A court in Serbia on Wednesday released from a brief detention a Kosovo Serb leader who has been linked to a clash with Kosovo security forces in which four people died, sending tensions soaring in the volatile region.
Milan Radoicic, a politician and wealthy businessman with ties to Serbia’s ruling populist party and President Aleksandar Vucic, was detained in Belgrade on Tuesday. He’s suspected of leading a group of some 30 heavily armed Serb insurgents who on Sept. 24 ambushed and killed a Kosovo policeman, triggering a gunfight in a northern Kosovo village that also left three paramilitaries dead.
Kosovo has accused Serbia of orchestrating the “act of aggression” against its former province whose 2008 declaration of independence Belgrade doesn’t recognize. Serbia has denied this, saying that Radoicic and his group acted on their own.
A Belgrade judge on Wednesday ignored public prosecutor’s call that Radoicic be kept in custody because he could flee, and ruled that he was banned from leaving Serbia. He should also report to the authorities twice a month pending a trial, the judge said.
Kosovo’s Justice Minister Albulena Haxhiu said she is not surprised by Radoicic’s release from custody.
Serbian prosecutors have said Radoicic is suspected of a criminal conspiracy, unlawful possession of weapons and explosives and grave acts against public safety. They said Radoicic got weapons delivered from Bosnia to Belgrade before stashing them in “abandoned objects and forests” in Kosovo.

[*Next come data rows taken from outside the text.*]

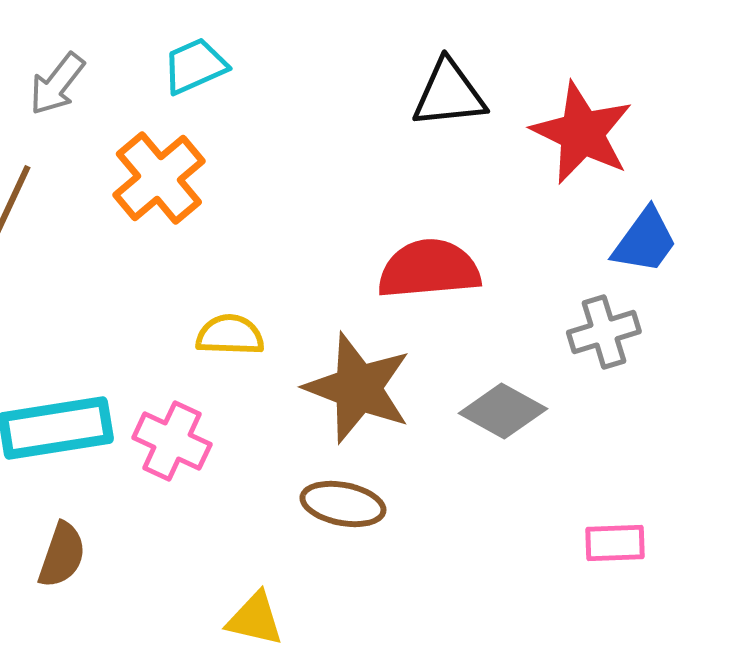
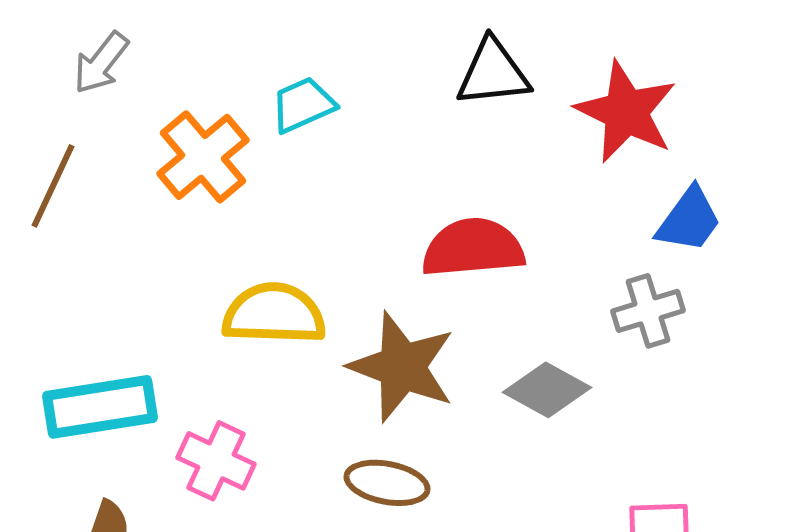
cyan trapezoid: (195, 66) -> (303, 105), moved
yellow semicircle: (230, 335) -> (274, 314), size x1.5
pink cross: (172, 441) -> (216, 461), moved

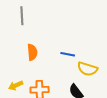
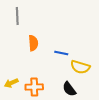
orange semicircle: (32, 52) -> (33, 43), moved

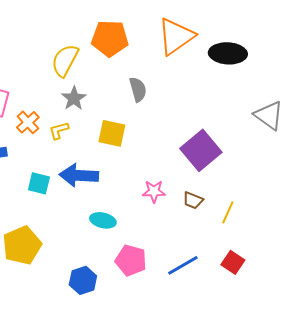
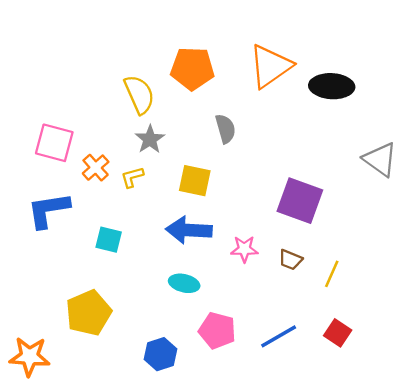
yellow semicircle: (65, 60) -> (139, 94), turned 128
purple square: (201, 150) -> (300, 201), turned -30
blue arrow: (79, 175) -> (189, 230), moved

Radoicic denied the charges although earlier admitting being part of the paramilitary group involved in the gunfight.
Radoicic was a deputy leader of the Serbian List party in Kosovo, which is closely linked with Vucic’s Serbian Progressive Party. He is known to own large properties both in Serbia in Kosovo, and has been linked by investigative media to shady businesses.
European Union and U.S. officials have demanded from Serbia that all the perpetrators of the attack, including Radoicic, be brought to justice. Radoicic, 45, has been under U.S. and British sanctions for his alleged financial criminal activity.

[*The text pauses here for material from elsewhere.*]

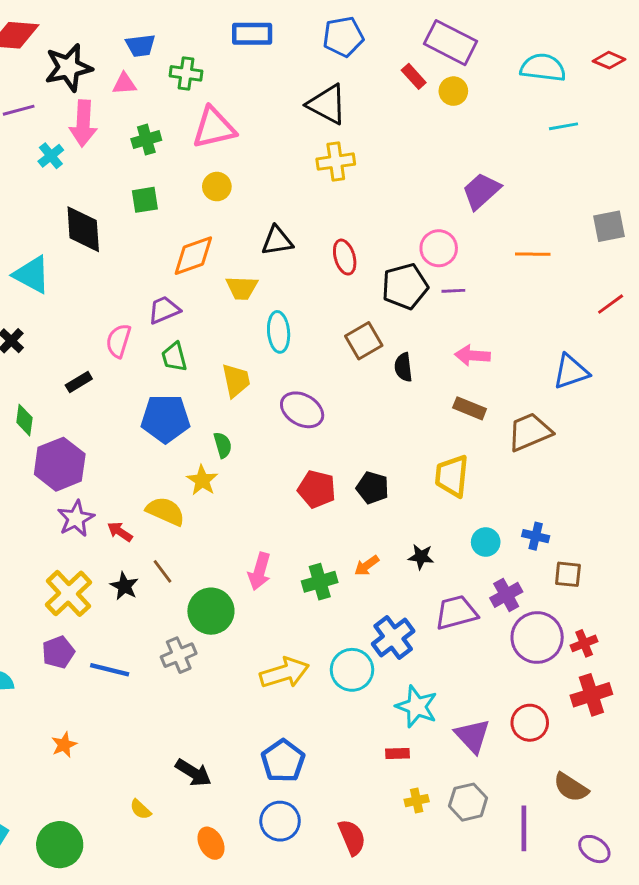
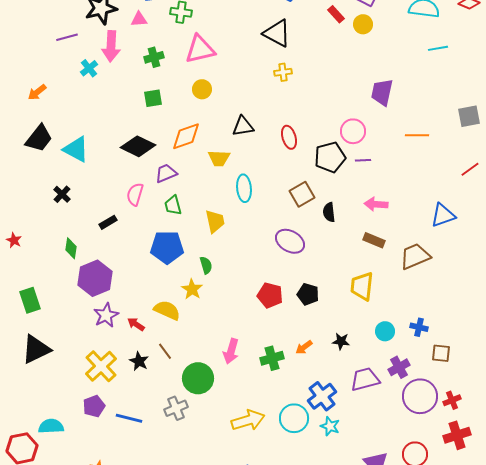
yellow cross: (336, 162) -> (283, 72), size x0.7
purple trapezoid: (481, 191) -> (382, 92), turned -36
black diamond: (83, 229) -> (138, 146), moved, turned -60
purple ellipse: (302, 410) -> (290, 241), moved
cyan star: (417, 707) -> (330, 426), moved, size x0.7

Serbia has said it has withdrawn nearly half of its army troops from the border with Kosovo, after the United States and the EU expressed concern over the reported buildup of men and equipment and threatened sanctions.
The flare-up in tensions between Serbia and Kosovo has fueled fears in the West that the volatile region could spin back into instability that marked the war years in the 1990s, including the 1998-99 war in Kosovo.
That conflict ended with NATO bombing Serbia to stop its onslaught against separatist ethnic Albanians. Belgrade has never agreed to let go of the territory, although it hasn’t had much control over it since 1999.